The team is thrilled to have confirmed a second observation so quickly. While the first detection “jumped out” from the data, the researchers say, the second one was only noticed thanks to the analysis of specially developed software. Being able to detect a weaker signal is useful for several reasons: Smaller black holes spend more time merging before their massive gravity pulls them together, and it’s during this brief window that LIGO can detect the waves they produce. The signal of the second event lasted for an entire second — almost 10 times longer than the first — which allowed scientists to glean more information about the behavior of the two black holes.

The detection of smaller black holes makes some LIGO researchers hope that they’ll soon detect the interactions of ultra-dense neutron stars, which are even less massive and very poorly understood.

“Our experience with this new black-hole binary gives us confidence that we can detect — in near real-time with our present techniques — systems with very small amplitudes as we expect for binary neutron stars,” Penn State’s Chad Hanna, who led the group that developed the software, said in a statement. “We now have good reason to believe that the future for gravitational-wave astronomy and multi-messenger astrophysics is bright.”

While Hanna isn’t the only team member who’s optimistic about detecting neutron stars, Gonzalez is a little more cautious. LIGO is going to do another round of data collection starting this fall, but she suspects that the signals produced by these mysterious stars will still be too weak to detect — unless they happen to catch one that’s very close by.

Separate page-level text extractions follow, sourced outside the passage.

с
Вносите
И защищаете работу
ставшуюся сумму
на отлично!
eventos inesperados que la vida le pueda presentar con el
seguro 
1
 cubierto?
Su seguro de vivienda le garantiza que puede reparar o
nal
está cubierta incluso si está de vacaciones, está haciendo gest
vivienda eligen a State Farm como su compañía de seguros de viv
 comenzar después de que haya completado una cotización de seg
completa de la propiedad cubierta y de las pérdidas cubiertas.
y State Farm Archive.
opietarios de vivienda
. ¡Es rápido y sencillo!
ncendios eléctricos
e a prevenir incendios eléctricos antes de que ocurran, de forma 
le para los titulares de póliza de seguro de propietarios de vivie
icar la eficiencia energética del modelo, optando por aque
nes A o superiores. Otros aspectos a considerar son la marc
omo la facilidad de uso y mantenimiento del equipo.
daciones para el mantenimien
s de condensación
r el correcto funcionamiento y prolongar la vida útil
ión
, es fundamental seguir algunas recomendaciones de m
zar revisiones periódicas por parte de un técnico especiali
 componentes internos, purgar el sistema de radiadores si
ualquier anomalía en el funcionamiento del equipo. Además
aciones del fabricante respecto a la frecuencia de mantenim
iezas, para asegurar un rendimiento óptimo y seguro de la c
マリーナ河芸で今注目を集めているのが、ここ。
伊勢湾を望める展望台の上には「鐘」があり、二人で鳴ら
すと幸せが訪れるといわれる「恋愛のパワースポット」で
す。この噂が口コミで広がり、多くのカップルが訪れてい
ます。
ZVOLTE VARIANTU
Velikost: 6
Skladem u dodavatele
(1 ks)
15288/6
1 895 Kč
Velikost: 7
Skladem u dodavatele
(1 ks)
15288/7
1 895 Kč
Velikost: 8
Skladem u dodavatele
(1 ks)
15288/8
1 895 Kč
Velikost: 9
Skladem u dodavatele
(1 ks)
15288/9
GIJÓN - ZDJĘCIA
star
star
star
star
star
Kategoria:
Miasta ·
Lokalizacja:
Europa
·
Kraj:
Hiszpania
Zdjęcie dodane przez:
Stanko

That doesn’t mean they won’t be trying. Gonzalez hopes to see the detection of strange new systems with the help of improved detectors and analytical software. And even if it takes years — or even a totally new kind of detector — to find something new, the LIGO teem is now confident that they’ll be seeing plenty more black hole collisions.

“We like to say that we now have put the ‘O’ in LIGO,” Gonzalez said. The facility isn’t a theoretical instrument anymore: It’s an observatory, and it’s going to be kept very, very busy.